What needs to be done: List all lines in the material below that contain "você".

The data START

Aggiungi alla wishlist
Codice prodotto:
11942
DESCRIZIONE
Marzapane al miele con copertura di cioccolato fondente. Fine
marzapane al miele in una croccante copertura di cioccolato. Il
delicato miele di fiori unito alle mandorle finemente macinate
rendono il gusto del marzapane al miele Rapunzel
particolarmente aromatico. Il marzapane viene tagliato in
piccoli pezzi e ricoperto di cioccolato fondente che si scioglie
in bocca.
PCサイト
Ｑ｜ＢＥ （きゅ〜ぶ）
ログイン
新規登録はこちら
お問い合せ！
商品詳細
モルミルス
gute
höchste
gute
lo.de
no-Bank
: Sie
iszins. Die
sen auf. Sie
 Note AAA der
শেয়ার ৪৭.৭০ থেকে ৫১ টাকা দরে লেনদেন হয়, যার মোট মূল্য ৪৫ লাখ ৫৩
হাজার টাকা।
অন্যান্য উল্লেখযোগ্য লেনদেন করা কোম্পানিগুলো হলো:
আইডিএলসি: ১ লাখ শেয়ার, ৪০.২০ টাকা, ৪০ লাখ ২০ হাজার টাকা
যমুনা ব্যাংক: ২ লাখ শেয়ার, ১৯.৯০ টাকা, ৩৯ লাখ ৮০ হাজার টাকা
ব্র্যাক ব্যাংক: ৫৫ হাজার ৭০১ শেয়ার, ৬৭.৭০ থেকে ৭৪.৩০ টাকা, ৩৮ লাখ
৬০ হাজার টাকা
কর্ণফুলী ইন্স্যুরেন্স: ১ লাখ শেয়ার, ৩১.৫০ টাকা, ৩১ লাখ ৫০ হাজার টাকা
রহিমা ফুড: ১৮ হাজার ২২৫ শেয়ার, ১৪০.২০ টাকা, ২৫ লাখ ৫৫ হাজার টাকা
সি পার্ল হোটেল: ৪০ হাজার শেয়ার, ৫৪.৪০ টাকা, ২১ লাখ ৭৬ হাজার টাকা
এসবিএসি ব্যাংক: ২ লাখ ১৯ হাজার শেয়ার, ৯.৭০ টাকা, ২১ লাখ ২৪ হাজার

The data END
The data START

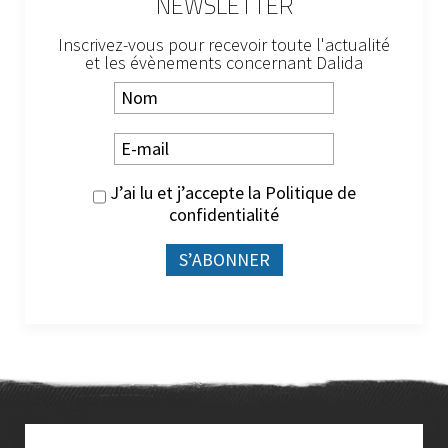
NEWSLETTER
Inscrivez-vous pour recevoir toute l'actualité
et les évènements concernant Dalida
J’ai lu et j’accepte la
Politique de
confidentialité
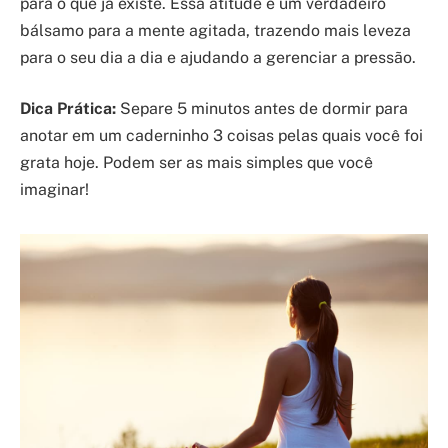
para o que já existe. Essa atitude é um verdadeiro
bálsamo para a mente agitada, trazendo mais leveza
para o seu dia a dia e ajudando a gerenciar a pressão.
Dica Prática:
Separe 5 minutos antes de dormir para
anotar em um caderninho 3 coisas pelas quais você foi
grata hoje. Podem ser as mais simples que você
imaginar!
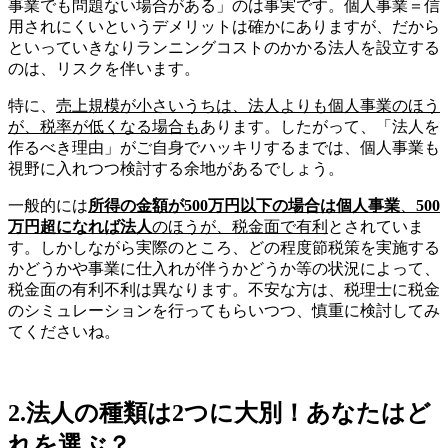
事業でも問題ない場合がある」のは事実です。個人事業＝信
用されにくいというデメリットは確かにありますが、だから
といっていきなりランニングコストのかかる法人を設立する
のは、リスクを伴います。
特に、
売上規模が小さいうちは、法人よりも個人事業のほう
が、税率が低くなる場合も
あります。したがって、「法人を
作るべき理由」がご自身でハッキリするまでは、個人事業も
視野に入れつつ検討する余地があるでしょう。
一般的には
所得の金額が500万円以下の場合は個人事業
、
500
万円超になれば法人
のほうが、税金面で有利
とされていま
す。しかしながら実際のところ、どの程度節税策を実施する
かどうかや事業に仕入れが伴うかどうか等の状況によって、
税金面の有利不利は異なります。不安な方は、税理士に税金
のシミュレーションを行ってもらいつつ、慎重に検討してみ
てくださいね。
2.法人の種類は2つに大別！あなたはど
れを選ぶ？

The data END
The data START

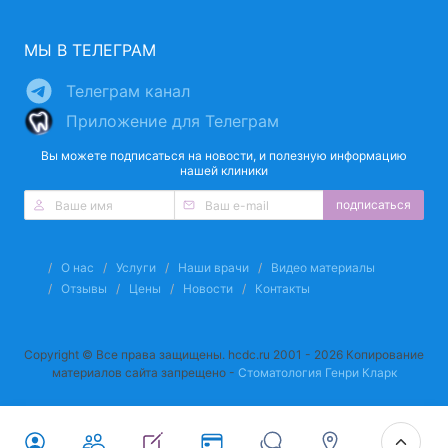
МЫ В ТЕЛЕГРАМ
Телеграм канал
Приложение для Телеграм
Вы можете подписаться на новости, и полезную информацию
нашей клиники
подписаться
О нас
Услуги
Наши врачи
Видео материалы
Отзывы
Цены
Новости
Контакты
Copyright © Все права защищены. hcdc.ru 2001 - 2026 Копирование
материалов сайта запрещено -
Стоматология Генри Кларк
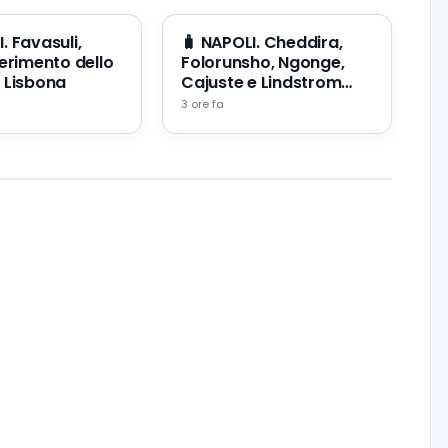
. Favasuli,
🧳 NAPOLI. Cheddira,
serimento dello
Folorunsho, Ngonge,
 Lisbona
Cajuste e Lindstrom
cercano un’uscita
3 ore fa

The data END

Answer for this exercise:
anotar em um caderninho 3 coisas pelas quais você foi
grata hoje. Podem ser as mais simples que você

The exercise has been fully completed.